Common Lisp Package: DARTS.LIB.HASHTREE

Purely functional hash-based map structure This package provides a purely functional data structure for mapping keys to values. The underlying algorithms are hash-based, and modelled after the paper ``Ideal Hash Trees┬┤┬┤ by Phil Bagwell. A few differences to Common Lisp's standard hash tables: - all objects are immutable after construction - you can specify any equality test predicate you need - works with any user supplied hash function By being immutable, these structures are automatically thread-safe and can be shared across any number of concurrently running threads safely. That fact was actually the main motivation for the development of this package. Note, that hash trees as implemented here are not necessarily a simple drop-in replacement for Common Lisp's standard hash tables. In particular, hash trees work best with equal based equality (as opposed to eq). Also, many Lisp implementations provide weak hash tables, which is not supported by hash trees at all.

README:

Functional Maps and Trees

This project provides a few purely functional data structures. Right now, it provides:

  • Hash Trees: purely functional map, based on hashing. The implementation is derived from Phil Bagwell's paper "Ideal Hash Trees"
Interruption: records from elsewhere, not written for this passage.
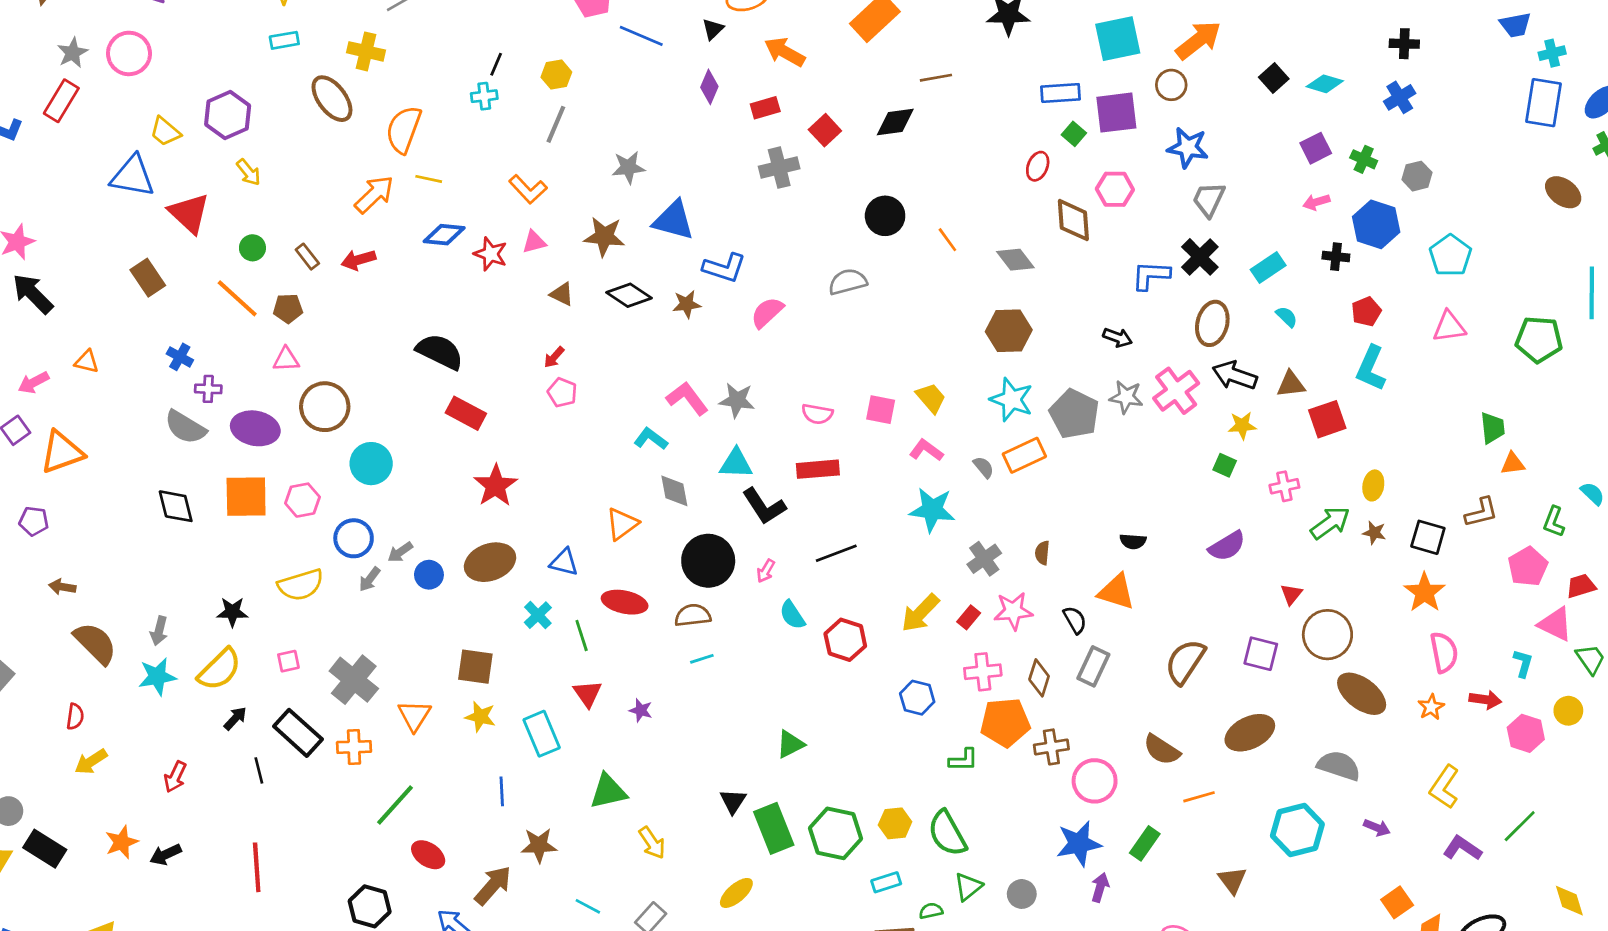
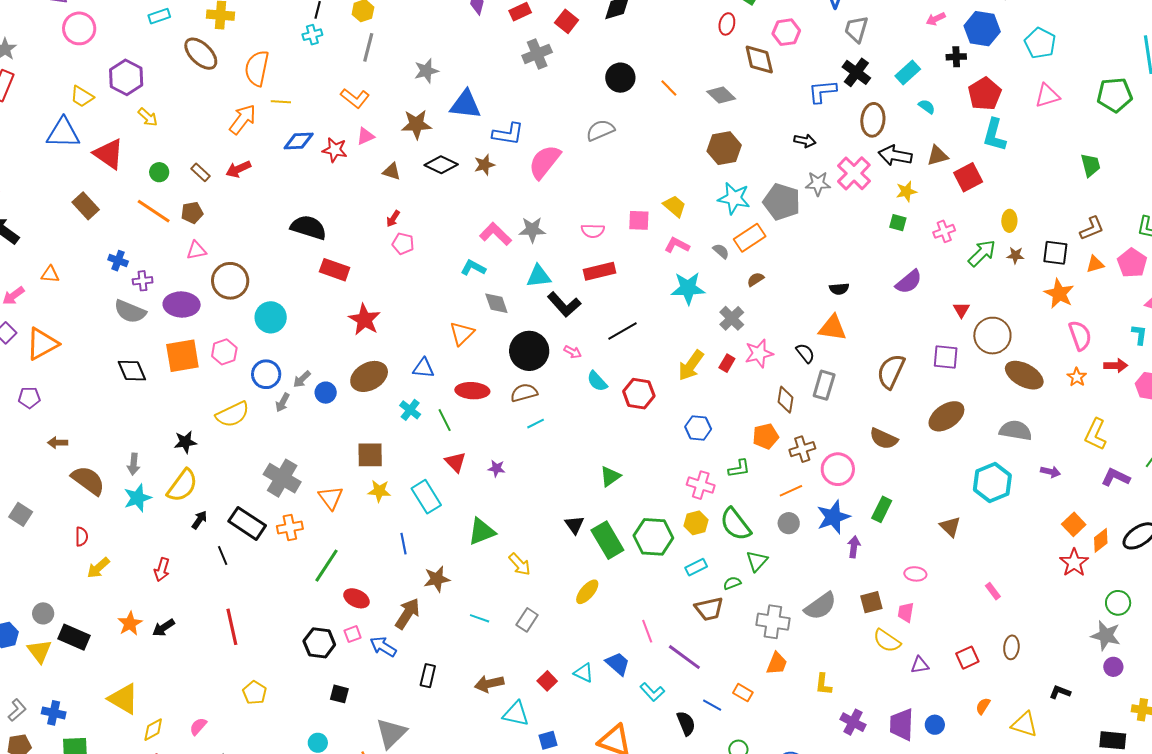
pink circle: (129, 53) -> (79, 28), moved
pink semicircle: (767, 312) -> (545, 162), size x1.4
red pentagon: (1366, 312) -> (985, 94), size x1.5
orange triangle: (1513, 464) -> (1095, 264), moved
brown semicircle: (1042, 553) -> (755, 279), moved, turned 60
pink arrow: (766, 571) -> (573, 352), turned -84
pink square: (288, 661) -> (353, 634), moved
pink cross: (983, 672) -> (701, 485), moved, turned 32
orange pentagon: (1005, 722) -> (766, 436), size x0.7
orange line: (1199, 797) -> (791, 491), moved
gray circle: (1022, 894) -> (789, 523), moved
  • Property Tree: a purely functional (sorted) map from strings to arbitrary values. The implementation is derived from S. Adams' paper "Implementing Sets Efficiently in a Functional Language"
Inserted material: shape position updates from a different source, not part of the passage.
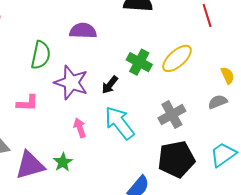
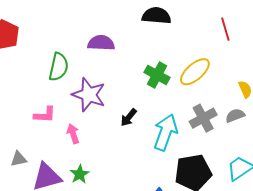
black arrow: (110, 85) -> (129, 117), moved
gray cross: (172, 115) -> (203, 118), moved
cyan arrow: (119, 123) -> (165, 132), moved, turned 57
pink arrow: (80, 128) -> (73, 134), moved

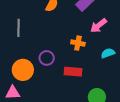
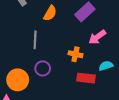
gray line: (18, 28) -> (35, 40), moved
red rectangle: (73, 72) -> (86, 78), moved

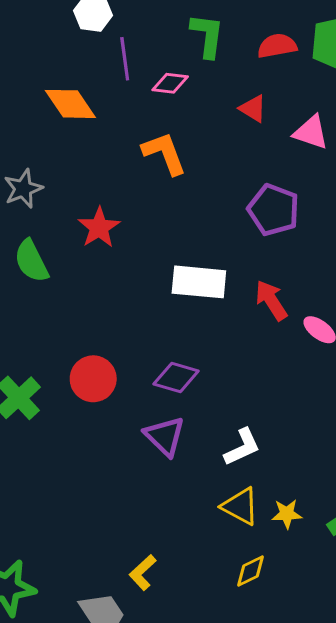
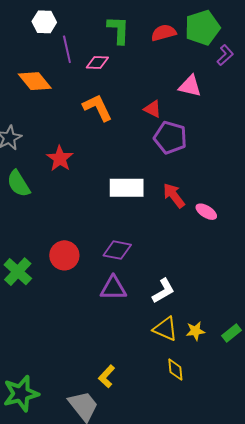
red triangle: (253, 109) -> (153, 109), moved
purple triangle: (165, 436) -> (113, 288), turned -40
yellow diamond: (251, 571) -> (175, 370), turned -65

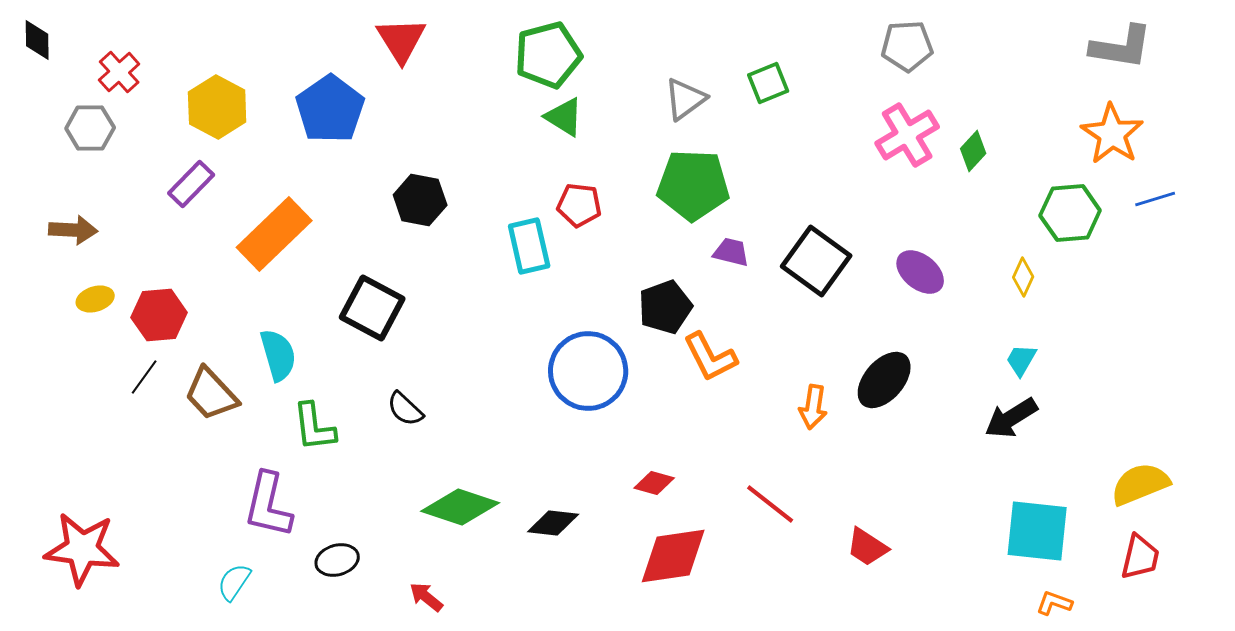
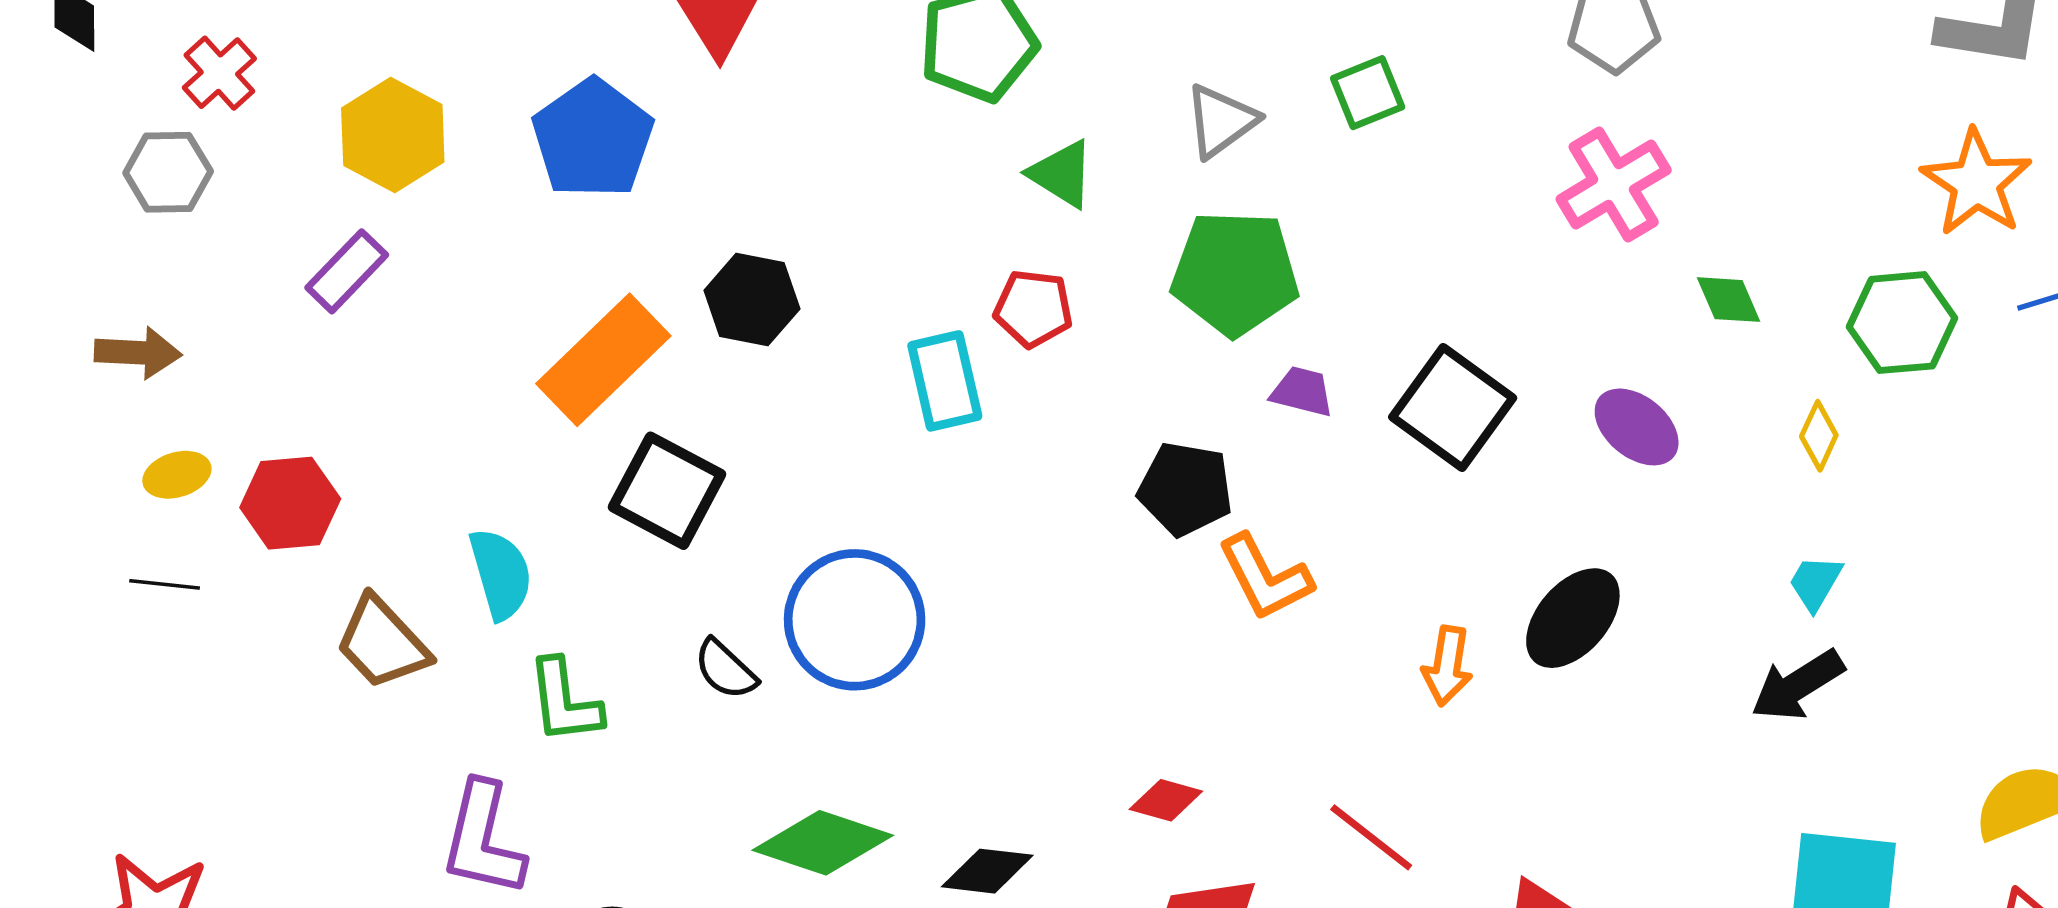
green triangle: (564, 117) -> (1062, 174), moved
green diamond: (973, 151) -> (1729, 300), moved, turned -66
orange rectangle: (274, 234) -> (603, 360), moved
black pentagon: (665, 307) -> (1185, 489), turned 30
blue circle: (588, 371) -> (855, 620), moved
black line: (144, 377) -> (165, 584), moved, turned 60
The tree structures provided by this project are immutable, i.e., cannot be modified once they have been constructed. Mutation operations return newly constructed tree instances (which may actually share state with the original tree, to which the operation was applied).

Hash Tree

A hash tree is a trie structure indexed by the hash codes of the keys. See the paper for details on the algorithm. Hash trees are provided by the package DARTS.LIB.HASHTREE.

Unlike Common Lisp's built-in hash tables, hash trees can use any equivalence predicate and hash function you care to provide. The default equivalence predicate is eql, and the default hash function is sxhash.

  • make-hashtree &key test hash =>tree Creates and returns a new hash tree, which uses the given equivalence predicate test (defaults to eql) hash function hash (defaults to sxhash).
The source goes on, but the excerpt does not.